What you should do
The required output is the exact text of the lines from the line containing "https://alternative-energy.com.ua" through the final line below, inclusive, without pictures.

====== Information given ======

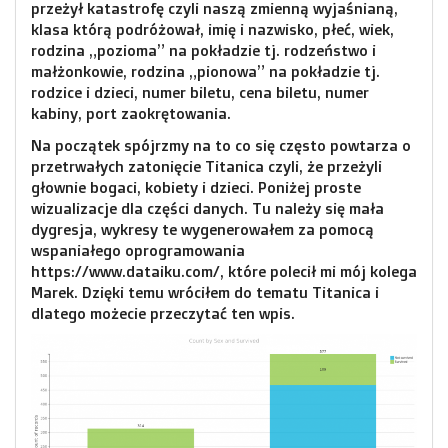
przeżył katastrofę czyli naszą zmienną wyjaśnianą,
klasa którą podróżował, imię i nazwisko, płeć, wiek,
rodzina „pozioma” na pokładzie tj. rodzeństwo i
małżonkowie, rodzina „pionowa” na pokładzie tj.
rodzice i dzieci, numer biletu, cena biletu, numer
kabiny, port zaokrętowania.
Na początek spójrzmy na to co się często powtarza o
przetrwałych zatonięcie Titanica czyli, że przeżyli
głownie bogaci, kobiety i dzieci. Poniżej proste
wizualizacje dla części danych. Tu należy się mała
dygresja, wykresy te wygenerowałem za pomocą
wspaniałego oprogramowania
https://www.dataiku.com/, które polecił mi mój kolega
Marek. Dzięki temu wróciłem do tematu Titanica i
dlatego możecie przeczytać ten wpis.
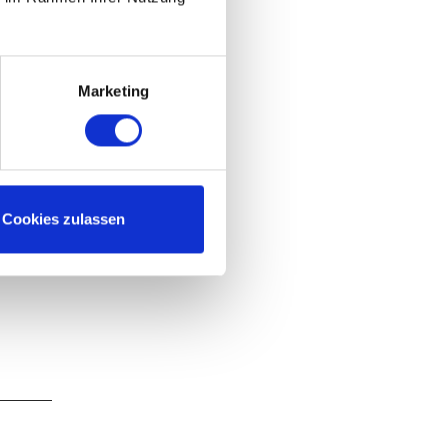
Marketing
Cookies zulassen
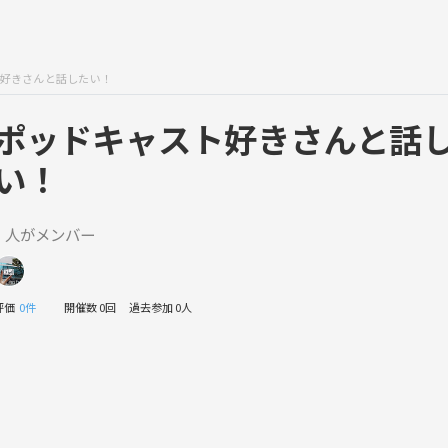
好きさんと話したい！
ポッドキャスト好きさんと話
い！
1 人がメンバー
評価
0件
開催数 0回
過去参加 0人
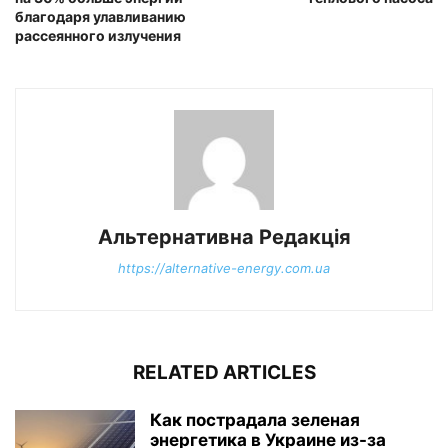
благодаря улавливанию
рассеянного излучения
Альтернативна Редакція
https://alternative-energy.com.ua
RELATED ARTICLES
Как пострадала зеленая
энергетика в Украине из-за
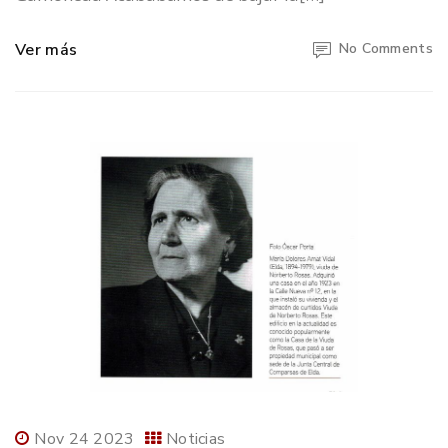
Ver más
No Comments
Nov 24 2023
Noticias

======

Task response
https://alternative-energy.com.ua
RELATED ARTICLES
Как пострадала зеленая
энергетика в Украине из-за
Ver más
No Comments
Nov 24 2023
Noticias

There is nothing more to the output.